I remember advice I received from my friend Holly, a wiser church planter’s wife who had embarked on this journey several years ago. It went something like this:
“I believe wholeheartedly that one of the best things we can give our church is the model of a healthy marriage and family. Our marriage is a living example of Christ’s love for the church, and we don’t take that lightly."
So, in the pursuit of healthier marriages, here are some marriage empowerment skills we’ve learned throughout our years of church planting while raising small children. This has helped us avoid the trap of living secret lives:
Go back to the start. Remember when you and your spouse first met and you couldn’t get enough of each other? You intentionally invested in your friendship and learned who each person was. Return to pursuing your spouse and speaking to them with as much care, grace, and love as you would to your best friend, because, after all, that’s what they are.
Date each other. Have regularly scheduled dates where you and your spouse can have dinner, get away for a few hours kid-free, and reconnect. It’s worth budgeting for and making the necessary sacrifices to prioritize. An investment in your marriage will pay dividends in your future.
Be proactive, not reactive. How many hours do we spend per week talking with our spouse about the calendar, meal planning, pick-up and drop-off schedules, and church duties? I would venture that a large percentage of our communication is reactive, simply responding to the needs of others and problem-solving as conflicts arise. Set aside some time, perhaps on those date nights mentioned earlier, to proactively communicate with each other. Be playful, talk as friends, and share who you are with one another.
Give each other what only you can. Physical, spiritual, and emotional intimacy create a connection that no one else has the privilege of creating with your spouse. Shave your legs and get after it, ladies. There is never a good reason for someone to have an affair. However, withholding intimacy can make the temptation stronger.
For a successful marriage, you need to be spiritual, emotional, and physical partners. Although life can be busy and stressful in ministry, your relationship will thrive if you can remember the best thing for your ministry is a healthy personal walk with God and with your family. If you find yourself in a season where you feel left out of the work of the church because of the demands of the home, remember that no church can thrive if the pastor’s family is failing. You are helping to plant the church even as you strengthen your home.
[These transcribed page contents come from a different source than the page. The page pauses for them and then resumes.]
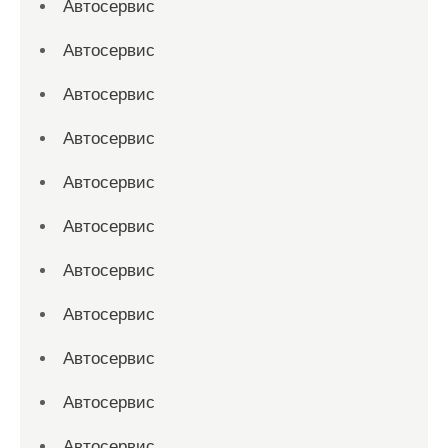
Автосервис
Автосервис
Автосервис
Автосервис
Автосервис
Автосервис
Автосервис
Автосервис
Автосервис
Автосервис
Автосервис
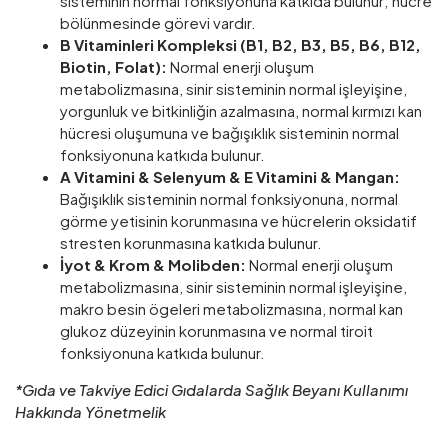
sisteminin normal fonksiyonuna katkıda bulunur; hücre
bölünmesinde görevi vardır.
B Vitaminleri Kompleksi (B1, B2, B3, B5, B6, B12,
Biotin, Folat):
Normal enerji oluşum
metabolizmasına, sinir sisteminin normal işleyişine,
yorgunluk ve bitkinliğin azalmasına, normal kırmızı kan
hücresi oluşumuna ve bağışıklık sisteminin normal
fonksiyonuna katkıda bulunur.
A Vitamini & Selenyum & E Vitamini & Mangan:
Bağışıklık sisteminin normal fonksiyonuna, normal
görme yetisinin korunmasına ve hücrelerin oksidatif
stresten korunmasına katkıda bulunur.
İyot & Krom & Molibden:
Normal enerji oluşum
metabolizmasına, sinir sisteminin normal işleyişine,
makro besin ögeleri metabolizmasına, normal kan
glukoz düzeyinin korunmasına ve normal tiroit
fonksiyonuna katkıda bulunur.
*Gıda ve Takviye Edici Gıdalarda Sağlık Beyanı Kullanımı
Hakkında Yönetmelik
Lisa Ulmer and her husband, Preston, pastor Discover Church in the Highlands, located in Denver, CO. They moved to Denver in 2015 as a part of Urban Islands Project, and started holding Doubter’s Clubs, a dialogue-based meeting led by a Christian and an atheist. They launched the church in 2016, and Lisa leads worship and helps with administrative duties. She loves reading about relationships, being outdoors, and spending time with her husband and two amazing daughters, Piper and Brennan.